A wildfire burning in a remote Hawaii rainforest is underscoring a new reality for the normally lush island state just a few months after a devastating blaze on a neighboring island leveled an entire town and killed at least 99 people.
Riverside County firefighters fight a wind-driven brush fire along Bellegrave Avenue in Eastvale, California on November 9, 2023. /CFP
No one was injured and no homes burned in the latest fire, which scorched mountain ridges on Oahu, but the flames wiped out irreplaceable native forestland that's home to nearly two dozen fragile species. Overall, the ingredients are the same as they were in Maui's historic town of Lahaina: severe drought fueled by climate change is creating fire in Hawaii where it has almost never been before.
"It was really beautiful native forest," said JC Watson, the manager of the Koolau Mountains Watershed Partnership, which helps take care of the land. He recalled it had uluhe fern, which often dominates Hawaii rainforests, and koa trees whose wood has traditionally been used to make canoes, surfboards and ukuleles.
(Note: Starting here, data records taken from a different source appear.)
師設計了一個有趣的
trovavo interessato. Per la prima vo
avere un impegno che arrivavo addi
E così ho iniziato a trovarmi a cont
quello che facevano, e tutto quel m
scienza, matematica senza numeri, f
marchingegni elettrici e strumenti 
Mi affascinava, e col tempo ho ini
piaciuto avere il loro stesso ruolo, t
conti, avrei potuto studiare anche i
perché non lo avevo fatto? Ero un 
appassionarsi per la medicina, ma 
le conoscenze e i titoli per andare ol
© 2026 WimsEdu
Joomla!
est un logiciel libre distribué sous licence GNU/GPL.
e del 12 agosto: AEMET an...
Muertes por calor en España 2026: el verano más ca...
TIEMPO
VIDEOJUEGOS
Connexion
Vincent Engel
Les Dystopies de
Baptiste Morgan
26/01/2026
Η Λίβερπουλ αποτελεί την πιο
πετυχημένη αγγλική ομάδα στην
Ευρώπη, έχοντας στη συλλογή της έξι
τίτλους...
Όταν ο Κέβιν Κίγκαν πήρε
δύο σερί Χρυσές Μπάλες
"It's not a full-on clean burn, but it is pretty moonscape-looking out there," Watson said.
The fact that this fire was on Oahu's wetter, windward side is a "red flag to all of us that there is change afoot," said Sam 'Ohu Gon III, senior scientist and cultural adviser at The Nature Conservancy in Hawaii.
The fire mostly burned inside the Oahu Forest National Wildlife Refuge, which is home to 22 species listed as endangered or threatened by the U.S. government. They include iiwi and elepaio birds, a tree snail called pupu kani oe and the Hawaiian hoary bat, also known as opeapea. The U.S. Fish and Wildlife Service, which manages the refuge, does not know yet what plants or wildlife may have been damaged or harmed by the fire, spokesperson Kristen Oleyte-Velasco said.
The burn area may seem relatively small compared to wildfires on the U.S. continent, which can raze hundreds of square miles. But Hawaii's intact native ecosystems aren't large to begin with, especially on smaller islands like Oahu, so even limited fires have far-reaching consequences.
One major concern is what plants will grow in place of the native forest.
Hawaii's native plants evolved without encountering regular fires and fire is not part of their natural life cycle. Faster-growing non-native plants with more seeds tend to sprout in place of native species afterward.
Watson said an Oahu forest near the latest fire had uluhe ferns, koa trees and ohia trees before a blaze burned less than a square mile of it in 2015. Now the land features invasive grasses that are more fire-prone, and some slow-growing koa.
Watson's organization is coordinating with the Fish and Wildlife Service to conduct initial surveys of the damage. They'll devise a restoration plan that will include invasive species control and planting native species. But there are limits to what can be done.
"It'll never be able to be returned to its previous state within our lifetimes," Watson said. "It's forever changed, unfortunately."